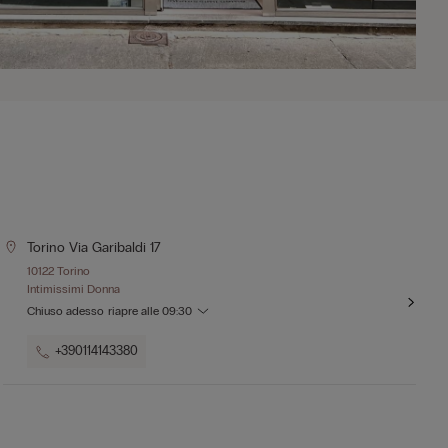
Torino Via Garibaldi 17
10122 Torino
Intimissimi Donna
Chiuso adesso
riapre alle
09:30
+390114143380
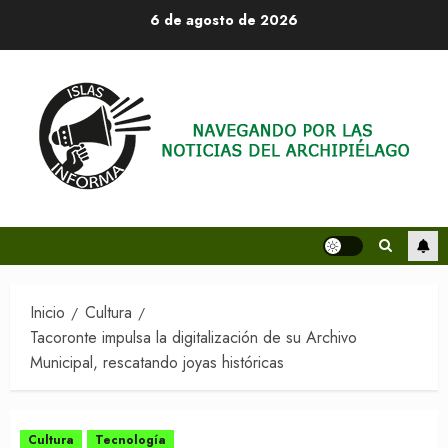
Saltar
6 de agosto de 2026
al
contenido
Inicio
Cultura
Tacoronte impulsa la digitalización de su Archivo
Municipal, rescatando joyas históricas
Cultura
Tecnología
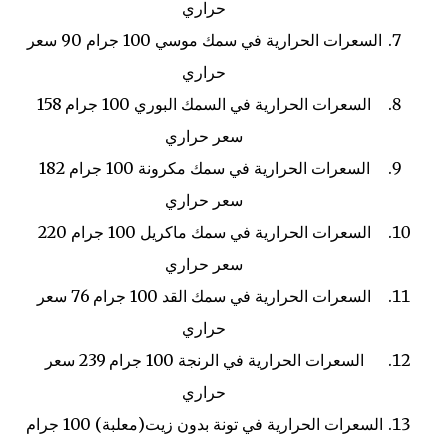
حراري
السعرات الحرارية في سمك موسي
100 جرام
90 سعر
حراري
السعرات الحرارية في السمك البوري
100 جرام
158
سعر حراري
السعرات الحرارية في سمك مكرونة
100 جرام
182
سعر حراري
السعرات الحرارية في سمك ماكريل
100 جرام
220
سعر حراري
السعرات الحرارية في سمك القد
100 جرام
76 سعر
حراري
السعرات الحرارية في الرنجة
100 جرام
239 سعر
حراري
السعرات الحرارية في تونة بدون زيت(معلبة)
100 جرام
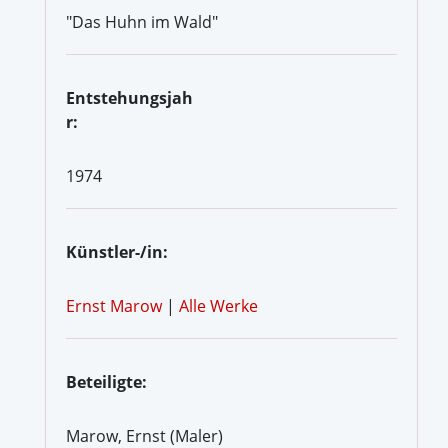
"Das Huhn im Wald"
Entstehungsjah
r:
1974
Künstler-/in:
Ernst Marow
|
Alle Werke
Beteiligte:
Marow, Ernst (Maler)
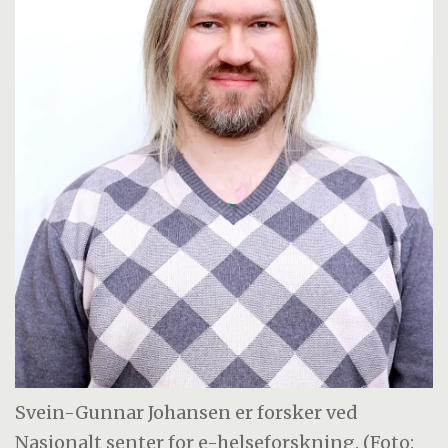
Svein-Gunnar Johansen er forsker ved
Nasjonalt senter for e-helseforskning. (Foto:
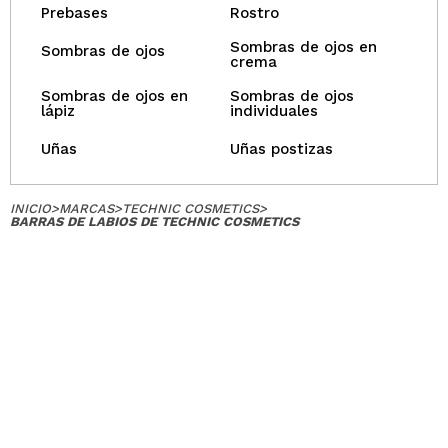
Prebases
Rostro
Sombras de ojos en
Sombras de ojos
crema
Sombras de ojos en
Sombras de ojos
lápiz
individuales
Uñas
Uñas postizas
INICIO
>
MARCAS
>
TECHNIC COSMETICS
>
BARRAS DE LABIOS DE TECHNIC COSMETICS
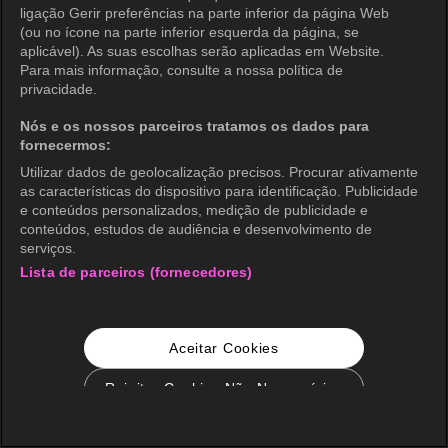
ligação Gerir preferências na parte inferior da página Web
(ou no ícone na parte inferior esquerda da página, se
aplicável). As suas escolhas serão aplicadas em Website.
Para mais informação, consulte a nossa política de
privacidade.
Nós e os nossos parceiros tratamos os dados para
fornecermos:
Utilizar dados de geolocalização precisos. Procurar ativamente
as características do dispositivo para identificação. Publicidade
e conteúdos personalizados, medição de publicidade e
conteúdos, estudos de audiência e desenvolvimento de
serviços.
Lista de parceiros (fornecedores)
Aceitar Cookies
Rejeitar Cookies Não Necessários
Configurações de Cookie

:::::

§ Exercise requirements: Check each line of the entries for "dados" and copy those that have it.

§ Solution:
Nós e os nossos parceiros tratamos os dados para
Utilizar dados de geolocalização precisos. Procurar ativamente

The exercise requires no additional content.